Saved data entries

::::::

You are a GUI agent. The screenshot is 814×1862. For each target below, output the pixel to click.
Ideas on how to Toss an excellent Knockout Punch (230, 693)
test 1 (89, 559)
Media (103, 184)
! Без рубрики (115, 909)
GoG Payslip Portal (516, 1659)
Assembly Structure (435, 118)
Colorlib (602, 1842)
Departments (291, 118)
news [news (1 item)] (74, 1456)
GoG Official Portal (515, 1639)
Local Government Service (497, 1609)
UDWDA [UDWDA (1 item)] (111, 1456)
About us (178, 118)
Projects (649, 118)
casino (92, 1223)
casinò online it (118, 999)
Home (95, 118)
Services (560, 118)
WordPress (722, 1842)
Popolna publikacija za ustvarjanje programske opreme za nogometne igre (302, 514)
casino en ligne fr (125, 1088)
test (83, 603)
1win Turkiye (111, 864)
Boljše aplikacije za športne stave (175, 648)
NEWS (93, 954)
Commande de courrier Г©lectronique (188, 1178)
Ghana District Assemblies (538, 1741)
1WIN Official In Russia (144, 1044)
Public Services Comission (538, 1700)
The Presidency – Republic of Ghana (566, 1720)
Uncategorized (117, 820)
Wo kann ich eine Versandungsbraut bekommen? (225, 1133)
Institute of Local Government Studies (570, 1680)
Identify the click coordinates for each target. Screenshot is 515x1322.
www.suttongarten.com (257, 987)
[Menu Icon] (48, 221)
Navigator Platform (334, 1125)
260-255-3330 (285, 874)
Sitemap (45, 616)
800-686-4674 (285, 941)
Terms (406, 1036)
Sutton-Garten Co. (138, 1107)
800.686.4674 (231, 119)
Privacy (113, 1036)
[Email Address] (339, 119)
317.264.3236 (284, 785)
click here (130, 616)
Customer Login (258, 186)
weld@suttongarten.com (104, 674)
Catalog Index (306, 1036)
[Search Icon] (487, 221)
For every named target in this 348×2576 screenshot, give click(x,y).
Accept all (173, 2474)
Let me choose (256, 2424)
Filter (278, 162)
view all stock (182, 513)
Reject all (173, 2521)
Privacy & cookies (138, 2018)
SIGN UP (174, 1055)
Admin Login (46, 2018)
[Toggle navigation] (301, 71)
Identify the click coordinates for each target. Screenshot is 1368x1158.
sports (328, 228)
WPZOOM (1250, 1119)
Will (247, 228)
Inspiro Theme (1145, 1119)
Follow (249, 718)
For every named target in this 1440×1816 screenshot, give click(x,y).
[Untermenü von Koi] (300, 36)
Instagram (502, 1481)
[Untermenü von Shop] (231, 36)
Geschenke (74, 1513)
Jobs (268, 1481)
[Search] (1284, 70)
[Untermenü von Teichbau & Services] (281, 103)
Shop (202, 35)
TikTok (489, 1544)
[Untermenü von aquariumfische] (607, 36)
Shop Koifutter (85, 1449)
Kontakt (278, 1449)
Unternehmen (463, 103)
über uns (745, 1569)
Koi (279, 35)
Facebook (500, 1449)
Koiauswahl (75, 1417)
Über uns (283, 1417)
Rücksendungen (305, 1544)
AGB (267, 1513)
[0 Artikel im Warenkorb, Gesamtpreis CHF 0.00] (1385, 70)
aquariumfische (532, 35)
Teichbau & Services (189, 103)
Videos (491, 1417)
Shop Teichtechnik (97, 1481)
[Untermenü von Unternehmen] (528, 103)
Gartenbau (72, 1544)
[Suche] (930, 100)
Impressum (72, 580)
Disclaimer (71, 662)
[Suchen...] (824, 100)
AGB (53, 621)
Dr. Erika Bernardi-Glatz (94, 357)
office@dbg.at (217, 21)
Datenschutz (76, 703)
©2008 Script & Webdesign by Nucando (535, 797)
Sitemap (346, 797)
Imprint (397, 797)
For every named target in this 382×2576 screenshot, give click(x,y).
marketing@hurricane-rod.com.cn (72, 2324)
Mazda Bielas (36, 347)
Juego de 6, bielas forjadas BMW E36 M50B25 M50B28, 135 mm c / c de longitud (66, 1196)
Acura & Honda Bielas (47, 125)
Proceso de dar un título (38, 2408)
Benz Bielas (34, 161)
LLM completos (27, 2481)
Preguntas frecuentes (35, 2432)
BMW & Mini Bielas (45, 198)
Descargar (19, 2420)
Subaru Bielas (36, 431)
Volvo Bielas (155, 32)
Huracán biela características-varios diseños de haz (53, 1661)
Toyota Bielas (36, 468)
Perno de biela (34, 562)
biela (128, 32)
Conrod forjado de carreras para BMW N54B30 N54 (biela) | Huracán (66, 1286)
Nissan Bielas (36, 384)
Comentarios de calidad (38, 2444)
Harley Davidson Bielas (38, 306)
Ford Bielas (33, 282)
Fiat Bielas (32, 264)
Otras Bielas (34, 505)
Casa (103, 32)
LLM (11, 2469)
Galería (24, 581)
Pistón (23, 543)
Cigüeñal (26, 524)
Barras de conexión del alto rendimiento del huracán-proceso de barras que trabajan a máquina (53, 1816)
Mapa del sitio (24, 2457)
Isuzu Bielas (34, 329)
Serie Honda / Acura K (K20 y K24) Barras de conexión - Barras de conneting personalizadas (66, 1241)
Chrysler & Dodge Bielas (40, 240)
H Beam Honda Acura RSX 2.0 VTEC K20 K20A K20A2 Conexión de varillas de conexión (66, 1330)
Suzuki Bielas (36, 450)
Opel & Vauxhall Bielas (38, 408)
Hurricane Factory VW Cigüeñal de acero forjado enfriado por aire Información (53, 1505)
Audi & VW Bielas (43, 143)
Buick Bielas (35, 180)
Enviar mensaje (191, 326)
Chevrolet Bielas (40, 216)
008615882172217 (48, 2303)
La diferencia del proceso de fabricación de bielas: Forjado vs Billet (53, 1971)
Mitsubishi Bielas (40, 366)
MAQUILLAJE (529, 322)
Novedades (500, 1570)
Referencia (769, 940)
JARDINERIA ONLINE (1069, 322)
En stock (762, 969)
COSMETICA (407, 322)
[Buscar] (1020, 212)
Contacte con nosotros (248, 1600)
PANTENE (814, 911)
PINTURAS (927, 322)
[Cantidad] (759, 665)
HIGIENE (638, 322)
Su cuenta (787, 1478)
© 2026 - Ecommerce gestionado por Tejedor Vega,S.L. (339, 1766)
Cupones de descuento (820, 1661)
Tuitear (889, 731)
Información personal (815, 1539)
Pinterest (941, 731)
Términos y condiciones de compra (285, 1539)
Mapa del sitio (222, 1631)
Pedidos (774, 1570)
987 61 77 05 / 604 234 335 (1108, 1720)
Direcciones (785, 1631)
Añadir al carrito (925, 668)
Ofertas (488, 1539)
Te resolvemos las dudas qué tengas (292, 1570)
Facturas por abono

::::::

◆ **Problem statement**: Starting at the line above that contains "Shop Koifutter (85, 1449)", write out each line exactly until the line that contains "Disclaimer (71, 662)" has been written, and stop there.

◆ **Completed exercise**:
Shop Koifutter (85, 1449)
Kontakt (278, 1449)
Unternehmen (463, 103)
über uns (745, 1569)
Koi (279, 35)
Facebook (500, 1449)
Koiauswahl (75, 1417)
Über uns (283, 1417)
Rücksendungen (305, 1544)
AGB (267, 1513)
[0 Artikel im Warenkorb, Gesamtpreis CHF 0.00] (1385, 70)
aquariumfische (532, 35)
Teichbau & Services (189, 103)
Videos (491, 1417)
Shop Teichtechnik (97, 1481)
[Untermenü von Unternehmen] (528, 103)
Gartenbau (72, 1544)
[Suche] (930, 100)
Impressum (72, 580)
Disclaimer (71, 662)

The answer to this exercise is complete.